= Bridge fuel =

Rhetorical strategy for justifying more natural gas

A bridge fuel, bridge technology or transition fuel is a metaphor and policy framework for justifying investments in further use of natural gas as part of the energy transition.

Despite clear science that natural gas infrastructure would not be compatible with global emissions reductions the talking point was advanced by lobbyists for fossil fuel companies starting in the early 2010s. The strategy is compared to similar techno-fixes such as terms like "clean coal" or policy frameworks that overpromise the potential of technologies like carbon capture and storage.

Early climate and energy transition science from 1990s and 2000s often included natural gas power generation in modeling to help with reducing overall emissions; subsequent research has shown that it is neither compatible with zero emissions or economically viable after advances in renewable energy commercialization. The 2023 IPCC Sixth Assessment report concluded that natural gas power plants only make sense under very specific conditions with carbon capture and fugitive gas prevention technologies.

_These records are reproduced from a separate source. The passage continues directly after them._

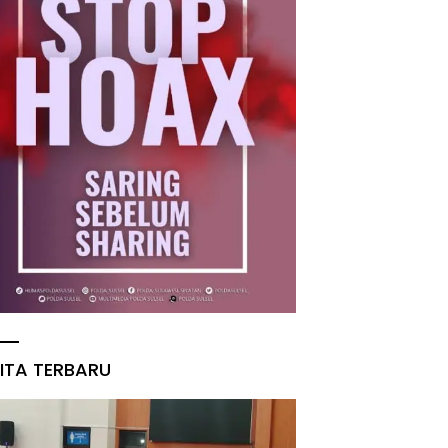
ITA TERBARU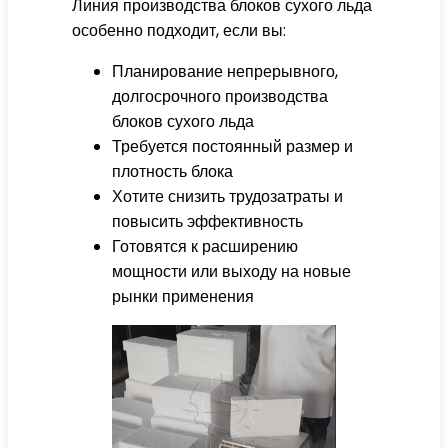
Линия производства блоков сухого льда
особенно подходит, если вы:
Планирование непрерывного,
долгосрочного производства
блоков сухого льда
Требуется постоянный размер и
плотность блока
Хотите снизить трудозатраты и
повысить эффективность
Готовятся к расширению
мощности или выходу на новые
рынки применения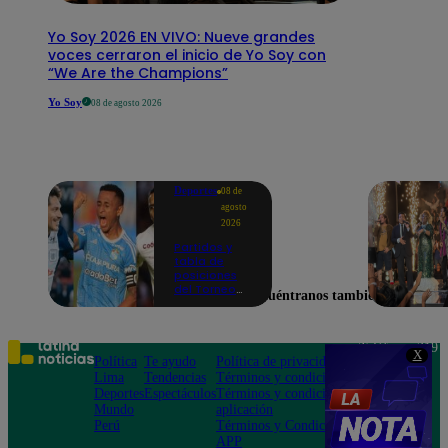
Yo Soy 2026 EN VIVO: Nueve grandes
voces cerraron el inicio de Yo Soy con
“We Are the Champions”
Yo Soy
08 de agosto 2026
Deportes
08 de
agosto
2026
Partidos y
tabla de
posiciones
del Torneo
Encuéntranos también en
Clausura EN
VIVO: así van
los equipos
en la fecha 4
Teléfono: 219
X
Política
Te ayudo
Política de privacidad
1000
Lima
Tendencias
Términos y condiciones
Av. San
Deportes
Espectáculos
Términos y condiciones
Felipe 968
Mundo
aplicación
Jesús María
Perú
Términos y Condiciones
APP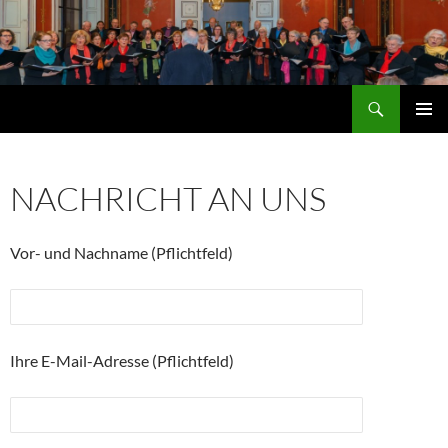
Zum
Inhalt
springen
Suchen
Lied-Ensemble Edenkoben
PRIMÄR
MENÜ
NACHRICHT AN UNS
Vor- und Nachname (Pflichtfeld)
Ihre E-Mail-Adresse (Pflichtfeld)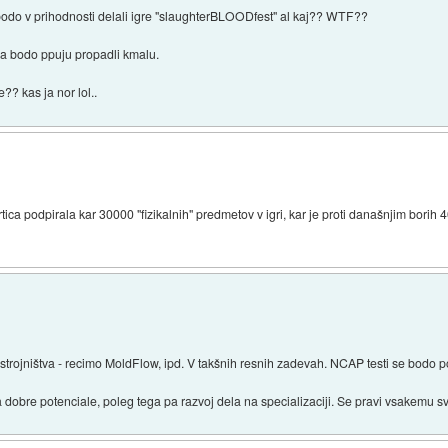
bodo v prihodnosti delali igre "slaughterBLOODfest" al kaj?? WTF??
 da bodo ppuju propadli kmalu.
?? kas ja nor lol..
tica podpirala kar 30000 "fizikalnih" predmetov v igri, kar je proti današnjim borih 40
trojništva - recimo MoldFlow, ipd. V takšnih resnih zadevah. NCAP testi se bodo p
obre potenciale, poleg tega pa razvoj dela na specializaciji. Se pravi vsakemu sv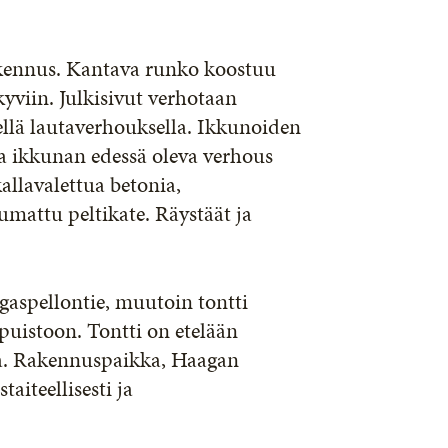
kennus. Kantava runko koostuu
kyviin. Julkisivut verhotaan
sellä lautaverhouksella. Ikkunoiden
ja ikkunan edessä oleva verhous
allavalettua betonia,
mattu peltikate. Räystäät ja
ngaspellontie, muutoin tontti
puistoon. Tontti on etelään
ta. Rakennuspaikka, Haagan
aiteellisesti ja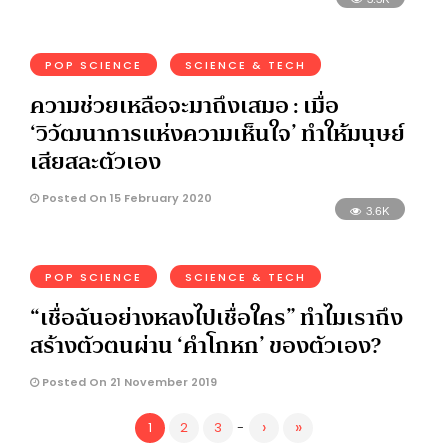
POP SCIENCE
SCIENCE & TECH
ความช่วยเหลือจะมาถึงเสมอ : เมื่อ
‘วิวัฒนาการแห่งความเห็นใจ’ ทำให้มนุษย์
เสียสละตัวเอง
Posted On 15 February 2020
3.6K
POP SCIENCE
SCIENCE & TECH
“เชื่อฉันอย่างหลงไปเชื่อใคร” ทำไมเราถึง
สร้างตัวตนผ่าน ‘คำโกหก’ ของตัวเอง?
Posted On 21 November 2019
›
»
1
2
3
-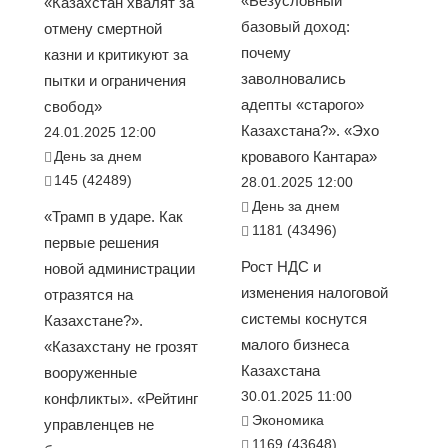
«Безусловный
«Казахстан хвалят за
базовый доход:
отмену смертной
почему
казни и критикуют за
заволновались
пытки и ограничения
адепты «старого»
свобод»
Казахстана?». «Эхо
24.01.2025 12:00
День за днем
кровавого Кантара»
145 (42489)
28.01.2025 12:00
День за днем
«Трамп в ударе. Как
1181 (43496)
первые решения
Рост НДС и
новой администрации
изменения налоговой
отразятся на
системы коснутся
Казахстане?».
малого бизнеса
«Казахстану не грозят
Казахстана
вооруженные
30.01.2025 11:00
конфликты». «Рейтинг
Экономика
управленцев не
1169 (43648)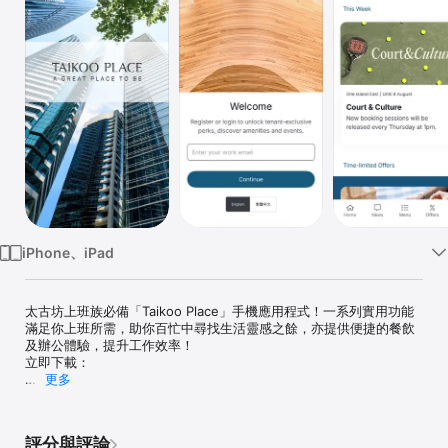
TV
iPhone、iPad
太古坊上班族必備「Taikoo Place」手機應用程式！一系列實用功能
滿足你上班所需，助你百忙中尋找生活靈感之餘，亦提供便捷的餐飲
及辦公體驗，提升工作效率！

立即下載：

更多
・發掘太古坊精彩活動及驚喜禮遇；

・預訂餐廳或查詢到會服務；

・尋找及預訂共享工作空間或活動場地，專注工作、策劃企業活動；

評分與評論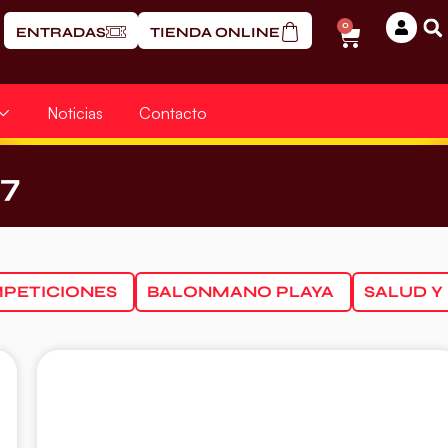
0
ENTRADAS
TIENDA ONLINE
Noticias
Contacto
17
PETICIONES
BALONMANO PLAYA
SALUD Y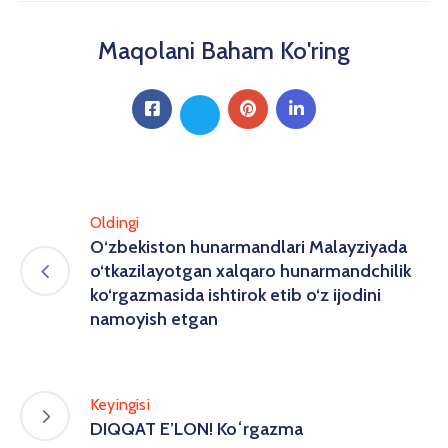
Maqolani Baham Ko'ring
Oldingi
O‘zbekiston hunarmandlari Malayziyada
o‘tkazilayotgan xalqaro hunarmandchilik
ko‘rgazmasida ishtirok etib o‘z ijodini
namoyish etgan
Keyingisi
DIQQAT E’LON! Koʻrgazma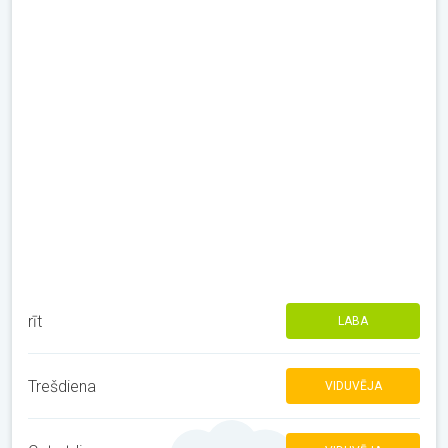
rīt
LABA
Trešdiena
VIDUVĒJA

The first use of the "bridge fuel" language is documented in North America, but has been used in other contexts such as Europe and Asia. The use of "natural gas" as a bridge or transitional fuel is in policy in multiple countries, such as Vietnam and Indonesia.

== Policy and scientific context ==
As part of the energy transition and reducing carbon emissions in order to mitigate climate change, governments and policy makers typically look for power plants and other infrastructure to replace carbon-emitting infrastructure operating on coal or oil, especially for dispatchable generation for the times when variable renewable energy is not available. Communicators, lobbyists and fossil fuel companies committed to further investment in fossil fuel infrastructure often propose natural gas as a substitute for the "dirtier" emissions of coal. In particular, natural gas is often framed as a "cleaner" fossil fuel with fewer direct emissions. Some scholars have described this as an attempt of "Big gas" to take market share from the coal industry while delaying renewables.

While early evaluations, including early IPCC reports, assumed natural gas would be an important part of the energy transition, recent scholarship has consistently shown that it is inconsistent with emission reductions goals. The IPCC Sixth Assessment report describing "unabated gas", or gas without 90% emissions reductions through carbon capture and storage, not compatible with international emissions reductions goals. Multiple reviews of policy initiatives that used natural gas as a bridge fuel from coal or oil, found that the claims of lower lifecycle greenhouse emissions are often untrue when factoring in the 35+ year lifecycle of the infrastructure as plants become stranded assets and fugitive emissions from extraction and leaks during transport. Policy frameworks that use bridge fuels consistently overpromise the reduction in emissions and the cost effectiveness of using fossil fuels, instead of investing in renewable energy and other zero carbon technologies.

Other fuels such as biofuel and green hydrogen can often use the same infrastructure as oil or natural gas, so are sometimes treated as a substitutable fuel and policies to use these get described as bridge fuels. Though most climate modeling suggests that these alternative fuels are important for hard-to-abate sectors (such as high-heat industries and aviation), most technologies can rely on renewable energy.

== In different geographies ==
Multiple studies have found that North American policy makers and fossil fuel companies particularly promoted this frame in light of the North American shale gas boom. Notably politicians in the United States, from both political parties argued for natural gas as a bridge away from coal, including Barack Obama.

Countries like Germany in Europe, often have built plans for coal phase-out that include natural gas or hydrogen as transitional fuels. The European natural gas industry aggressively promoted policies which advanced use of natural gas in both EU wide and national energy policies. Despite energy planning documents relying on natural gas as a bridge fuel, a 2023 evaluation of the economics of gas as a bridge fuel found it not to be an "economically justified" policy strategy.

In China, the bridge fuel narrative never took hold, instead nationalist energy rhetoric focused on energy independence.

Countries such as India, Malaysia and Vietnam, often have natural gas as a "transition fuel" factored into their policy frameworks for energy transition.